■ Data for the task ■
━━━
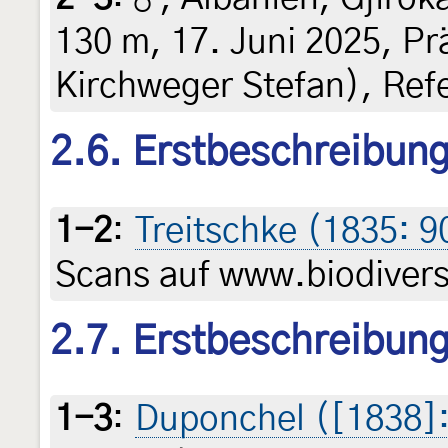
130 m, 17. Juni 2025, Pr
Kirchweger Stefan), Ref
2.6. Erstbeschreibun
1-2
:
Treitschke (1835: 9
Scans auf www.biodiversi
2.7. Erstbeschreibung 
1-3
:
Duponchel ([1838]: p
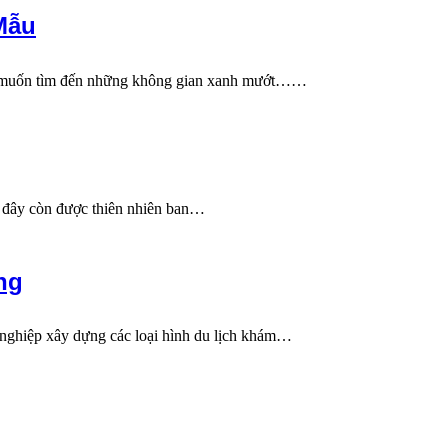
Mẫu
ỉ muốn tìm đến những không gian xanh mướt……
i đây còn được thiên nhiên ban…
̀ng
nghiệp xây dựng các loại hình du lịch khám…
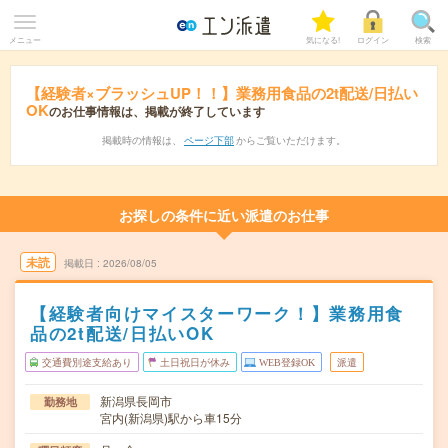
メニュー
気になる!
ログイン
検索
【経験者×ブラッシュUP！！】業務用食品の2t配送/日払い
OK
のお仕事情報は、掲載が終了しています
掲載時の情報は、
ページ下部
からご覧いただけます。
お探しの条件に近い派遣のお仕事
未読
掲載日
2026/08/05
【経験者向けマイスターワーク！】業務用食
品の2t配送/日払いOK
交通費別途支給あり
土日祝日が休み
WEB登録OK
派遣
新潟県長岡市
勤務地
宮内(新潟県)駅から車15分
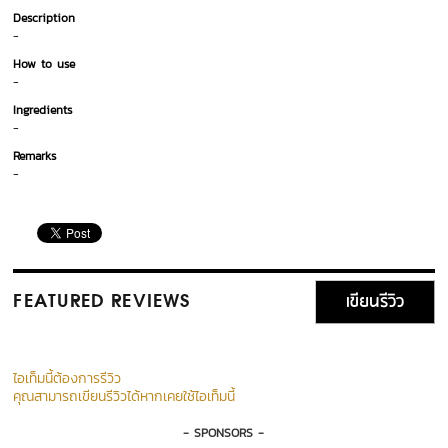
Description
-
How to use
-
Ingredients
-
Remarks
-
เขียนรีวิว
FEATURED REVIEWS
ไอเท็มนี้ต้องการรีวิว
คุณสามารถเขียนรีวิวได้หากเคยใช้ไอเท็มนี้
- SPONSORS -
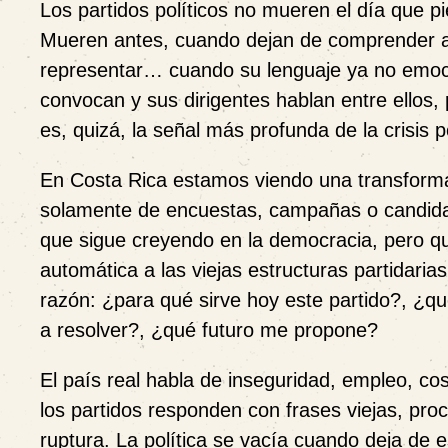
Los partidos políticos no mueren el día que p
Mueren antes, cuando dejan de comprender a
representar… cuando su lenguaje ya no emoc
convocan y sus dirigentes hablan entre ellos,
es, quizá, la señal más profunda de la crisis 
En Costa Rica estamos viendo una transforma
solamente de encuestas, campañas o candida
que sigue creyendo en la democracia, pero qu
automática a las viejas estructuras partidaria
razón: ¿para qué sirve hoy este partido?, ¿
a resolver?, ¿qué futuro me propone?
El país real habla de inseguridad, empleo, co
los partidos responden con frases viejas, pro
ruptura. La política se vacía cuando deja de 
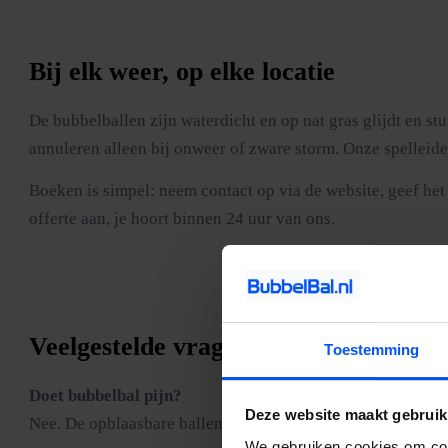
Bij elk weer, op elke locatie
De bubbelballen zijn waterdicht en op nat gras glijdt en stu
annuleren alleen bij onweer of zware storm. Onze spelleide
Boeken is simpel: neem contact op via de website, geef het 
offerte aan, je hoort binnen 24 uur van ons.
Veelgestelde vragen
Toestemming
Doet bubbelbal pijn?
Deze website maakt gebruik
Nee. De opblaasbare ballen beschermen je lichaam volledig. J
We gebruiken cookies om cont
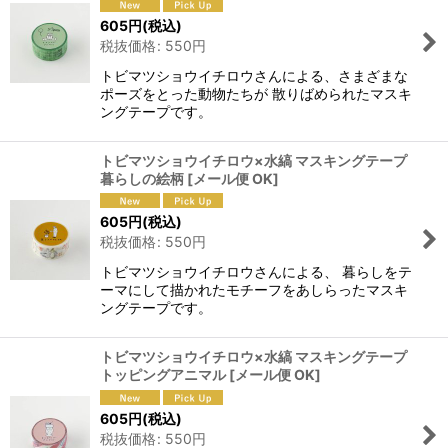
605
円
(税込)
税抜価格
:
550
円
トビマツショウイチロウさんによる、さまざまな
ポーズをとった動物たちが 散りばめられたマスキ
ングテープです。
トビマツショウイチロウ×水縞 マスキングテープ
暮らしの絵柄
[
メール便 OK
]
605
円
(税込)
税抜価格
:
550
円
トビマツショウイチロウさんによる、 暮らしをテ
ーマにして描かれたモチーフをあしらったマスキ
ングテープです。
トビマツショウイチロウ×水縞 マスキングテープ
トッピングアニマル
[
メール便 OK
]
605
円
(税込)
税抜価格
:
550
円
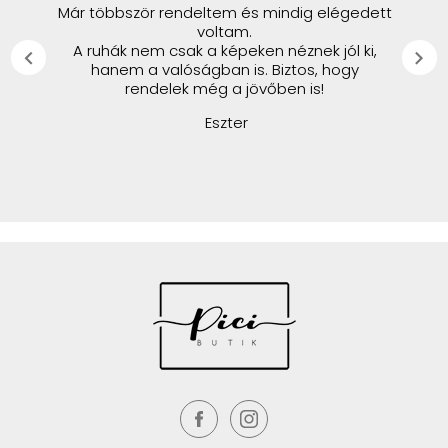
Már többször rendeltem és mindig elégedett
voltam.
A ruhák nem csak a képeken néznek jól ki,
chevron_left
chevron_right
hanem a valóságban is. Biztos, hogy
rendelek még a jövőben is!
Eszter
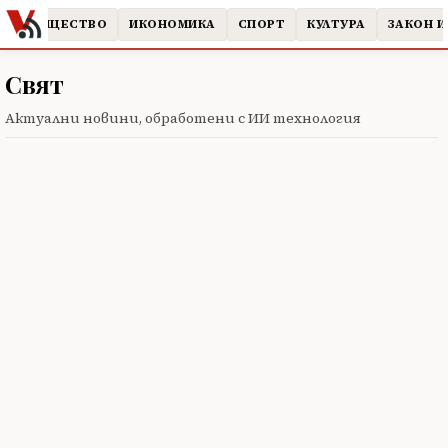
ОБЩЕСТВО
ИКОНОМИКА
СПОРТ
КУЛТУРА
ЗАКОН И 
Свят
Актуални новини, обработени с ИИ технология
━━━
■ Task to carry out ■
Drop the pictures and copy the data exactly.

■ Answer box ■
130 m, 17. Juni 2025, Pr
Kirchweger Stefan), Ref
2.6. Erstbeschreibun
1-2
:
Treitschke (1835: 9
Scans auf www.biodiversi
2.7. Erstbeschreibung 
1-3
:
Duponchel ([1838]: p
Mẫu
ỉ muốn tìm đến những không gian xanh mướt……
i đây còn được thiên nhiên ban…
̀ng
nghiệp xây dựng các loại hình du lịch khám…
メニュー
気になる!
ログイン
検索
【経験者×ブラッシュUP！！】業務用食品の2t配送/日払い
OK
のお仕事情報は、掲載が終了しています
掲載時の情報は、
ページ下部
からご覧いただけます。
お探しの条件に近い派遣のお仕事
未読
掲載日
2026/08/05
【経験者向けマイスターワーク！】業務用食
品の2t配送/日払いOK
交通費別途支給あり
土日祝日が休み
WEB登録OK
派遣
新潟県長岡市
勤務地
宮内(新潟県)駅から車15分
Description
-
How to use
-
Ingredients
-
Remarks
-
เขียนรีวิว
FEATURED REVIEWS
ไอเท็มนี้ต้องการรีวิว
คุณสามารถเขียนรีวิวได้หากเคยใช้ไอเท็มนี้
- SPONSORS -
Los partidos políticos no mueren el día que p
Mueren antes, cuando dejan de comprender a
representar… cuando su lenguaje ya no emoc
convocan y sus dirigentes hablan entre ellos,
es, quizá, la señal más profunda de la crisis 
En Costa Rica estamos viendo una transforma
solamente de encuestas, campañas o candida
que sigue creyendo en la democracia, pero qu
automática a las viejas estructuras partidaria
razón: ¿para qué sirve hoy este partido?, ¿
a resolver?, ¿qué futuro me propone?
El país real habla de inseguridad, empleo, co
los partidos responden con frases viejas, pro
ruptura. La política se vacía cuando deja de 
Bij elk weer, op elke locatie
De bubbelballen zijn waterdicht en op nat gras glijdt en stu
annuleren alleen bij onweer of zware storm. Onze spelleide
Boeken is simpel: neem contact op via de website, geef het 
offerte aan, je hoort binnen 24 uur van ons.
Veelgestelde vragen
Toestemming
Doet bubbelbal pijn?
Deze website maakt gebruik
Nee. De opblaasbare ballen beschermen je lichaam volledig. J
We gebruiken cookies om cont
605
円
(税込)
税抜価格
:
550
円
トビマツショウイチロウさんによる、さまざまな
ポーズをとった動物たちが 散りばめられたマスキ
ングテープです。
トビマツショウイチロウ×水縞 マスキングテープ
暮らしの絵柄
[
メール便 OK
]
605
円
(税込)
税抜価格
:
550
円
トビマツショウイチロウさんによる、 暮らしをテ
ーマにして描かれたモチーフをあしらったマスキ
ングテープです。
トビマツショウイチロウ×水縞 マスキングテープ
トッピングアニマル
[
メール便 OK
]
605
円
(税込)
税抜価格
:
550
円
Már többször rendeltem és mindig elégedett
voltam.
A ruhák nem csak a képeken néznek jól ki,
chevron_left
chevron_right
hanem a valóságban is. Biztos, hogy
rendelek még a jövőben is!
Eszter
ОБЩЕСТВО
ИКОНОМИКА
СПОРТ
КУЛТУРА
ЗАКОН И 
Свят
Актуални новини, обработени с ИИ технология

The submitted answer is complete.